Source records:
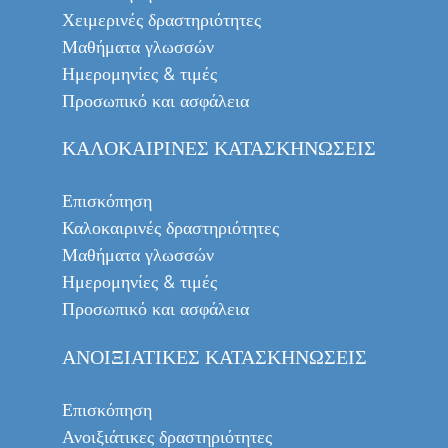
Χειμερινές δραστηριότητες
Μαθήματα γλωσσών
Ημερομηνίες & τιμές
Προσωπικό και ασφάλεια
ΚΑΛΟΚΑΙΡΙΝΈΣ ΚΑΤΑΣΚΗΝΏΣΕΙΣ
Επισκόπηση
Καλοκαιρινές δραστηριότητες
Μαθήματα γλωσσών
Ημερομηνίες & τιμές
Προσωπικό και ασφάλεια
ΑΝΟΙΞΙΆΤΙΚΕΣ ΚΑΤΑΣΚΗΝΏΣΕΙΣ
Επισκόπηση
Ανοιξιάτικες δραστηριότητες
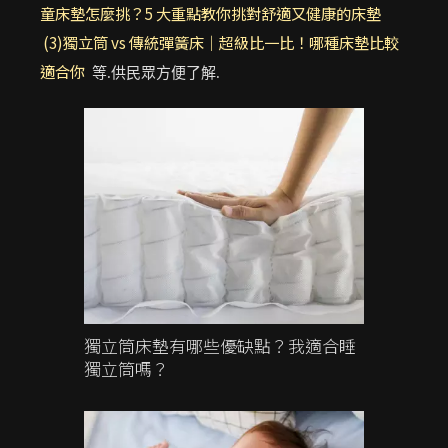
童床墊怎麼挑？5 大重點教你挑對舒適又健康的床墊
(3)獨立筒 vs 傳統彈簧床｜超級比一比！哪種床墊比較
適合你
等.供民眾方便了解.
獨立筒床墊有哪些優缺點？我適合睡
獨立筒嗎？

Task to carry out:
The result should be an exact retyped version of all the entries above, containing no pictures.

Response to the task:
Χειμερινές δραστηριότητες
Μαθήματα γλωσσών
Ημερομηνίες & τιμές
Προσωπικό και ασφάλεια
ΚΑΛΟΚΑΙΡΙΝΈΣ ΚΑΤΑΣΚΗΝΏΣΕΙΣ
Επισκόπηση
Καλοκαιρινές δραστηριότητες
Μαθήματα γλωσσών
Ημερομηνίες & τιμές
Προσωπικό και ασφάλεια
ΑΝΟΙΞΙΆΤΙΚΕΣ ΚΑΤΑΣΚΗΝΏΣΕΙΣ
Επισκόπηση
Ανοιξιάτικες δραστηριότητες
童床墊怎麼挑？5 大重點教你挑對舒適又健康的床墊
(3)獨立筒 vs 傳統彈簧床｜超級比一比！哪種床墊比較
適合你
等.供民眾方便了解.
獨立筒床墊有哪些優缺點？我適合睡
獨立筒嗎？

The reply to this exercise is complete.